→ DATA IN THIS EXERCISE
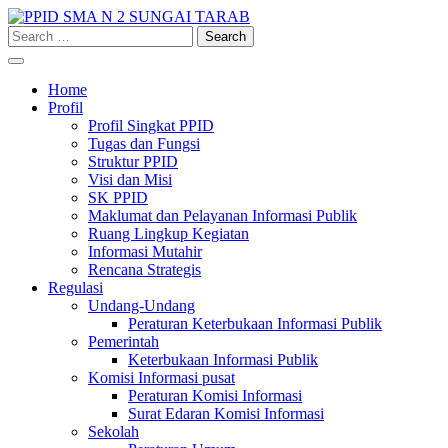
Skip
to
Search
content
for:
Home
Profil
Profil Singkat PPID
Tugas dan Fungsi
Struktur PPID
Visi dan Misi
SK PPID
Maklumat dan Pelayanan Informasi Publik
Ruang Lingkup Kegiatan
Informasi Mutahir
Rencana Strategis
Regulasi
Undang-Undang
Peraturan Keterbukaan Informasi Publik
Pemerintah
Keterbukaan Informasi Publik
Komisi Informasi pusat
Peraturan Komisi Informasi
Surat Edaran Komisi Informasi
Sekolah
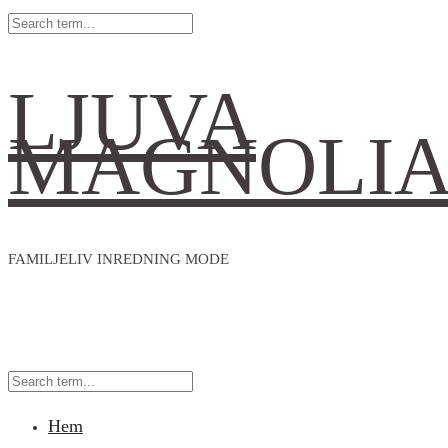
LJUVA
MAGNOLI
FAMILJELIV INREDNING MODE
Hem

→ YOUR ASSIGNMENT
The answer must be the data above, repeated exactly, with no pictures.

→ SOLVED EXERCISE
Skip
to
Search
content
for:
Home
Profil
Profil Singkat PPID
Tugas dan Fungsi
Struktur PPID
Visi dan Misi
SK PPID
Maklumat dan Pelayanan Informasi Publik
Ruang Lingkup Kegiatan
Informasi Mutahir
Rencana Strategis
Regulasi
Undang-Undang
Peraturan Keterbukaan Informasi Publik
Pemerintah
Keterbukaan Informasi Publik
Komisi Informasi pusat
Peraturan Komisi Informasi
Surat Edaran Komisi Informasi
Sekolah
LJUVA
MAGNOLI
FAMILJELIV INREDNING MODE
Hem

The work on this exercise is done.